> [WHAT TO DO]: Below, locate the line that contains "ShopWindow Privacy Policy". Repeat exactly from that line to the line that contains "The MindHub: Configuring", inclusive, leaving out the pictures.

> [EXERCISE DATA]:

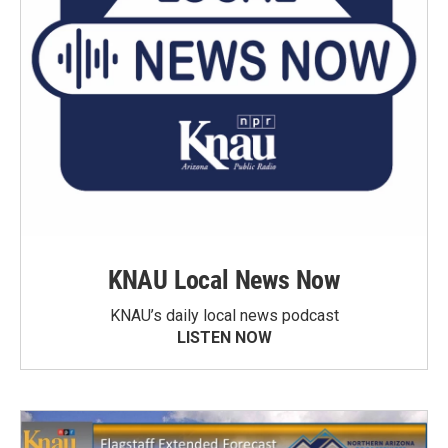
KNAU Local News Now
KNAU’s daily local news podcast
LISTEN NOW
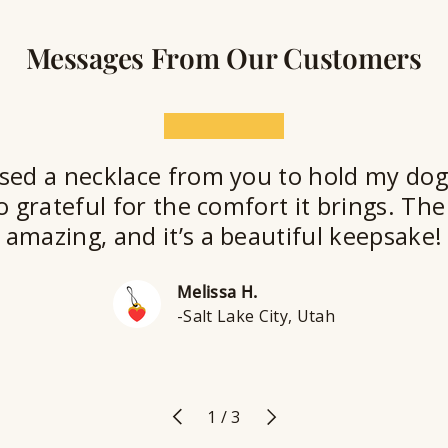
Messages From Our Customers
★★★★★
sed a necklace from you to hold my dog
o grateful for the comfort it brings. The 
amazing, and it’s a beautiful keepsake!
Melissa H.
-Salt Lake City, Utah
Previous
Next
of
1
/
3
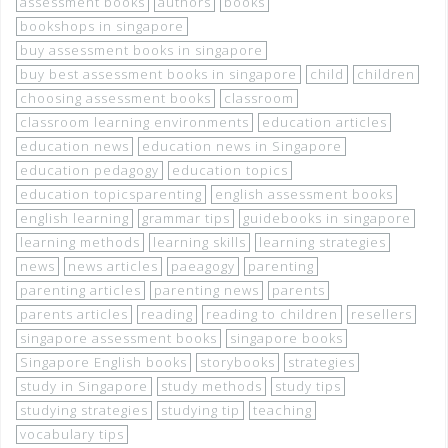
assessment books
authors
books
bookshops in singapore
buy assessment books in singapore
buy best assessment books in singapore
child
children
choosing assessment books
classroom
classroom learning environments
education articles
education news
education news in Singapore
education pedagogy
education topics
education topicsparenting
english assessment books
english learning
grammar tips
guidebooks in singapore
learning methods
learning skills
learning strategies
news
news articles
paeagogy
parenting
parenting articles
parenting news
parents
parents articles
reading
reading to children
resellers
singapore assessment books
singapore books
Singapore English books
storybooks
strategies
study in Singapore
study methods
study tips
studying strategies
studying tip
teaching
vocabulary tips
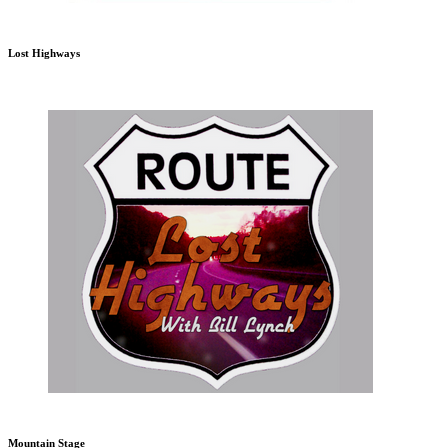
Lost Highways
Mountain Stage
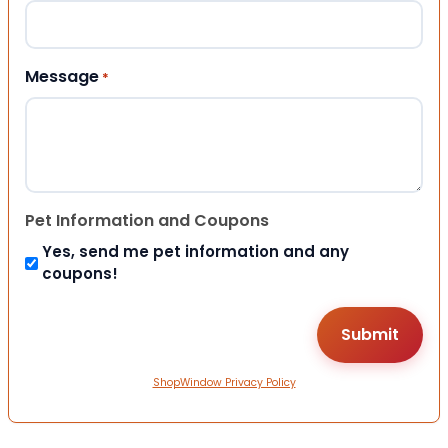
Message
*
Pet Information and Coupons
Yes, send me pet information and any
coupons!
ShopWindow Privacy Policy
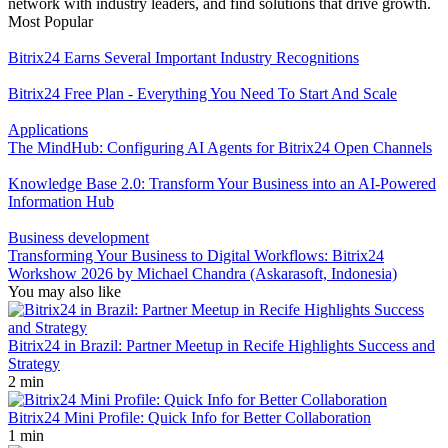
network with industry leaders, and find solutions that drive growth.
Most Popular
Bitrix24 Earns Several Important Industry Recognitions
Bitrix24 Free Plan - Everything You Need To Start And Scale
Applications
The MindHub: Configuring AI Agents for Bitrix24 Open Channels
Knowledge Base 2.0: Transform Your Business into an AI-Powered
Information Hub
Business development
Transforming Your Business to Digital Workflows: Bitrix24
Workshow 2026 by Michael Chandra (Askarasoft, Indonesia)
You may also like
Bitrix24 in Brazil: Partner Meetup in Recife Highlights Success and
Strategy
2 min
Bitrix24 Mini Profile: Quick Info for Better Collaboration
1 min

> [SOLUTION BELOW]:
ShopWindow Privacy Policy
network with industry leaders, and find solutions that drive growth.
Most Popular
Bitrix24 Earns Several Important Industry Recognitions
Bitrix24 Free Plan - Everything You Need To Start And Scale
Applications
The MindHub: Configuring AI Agents for Bitrix24 Open Channels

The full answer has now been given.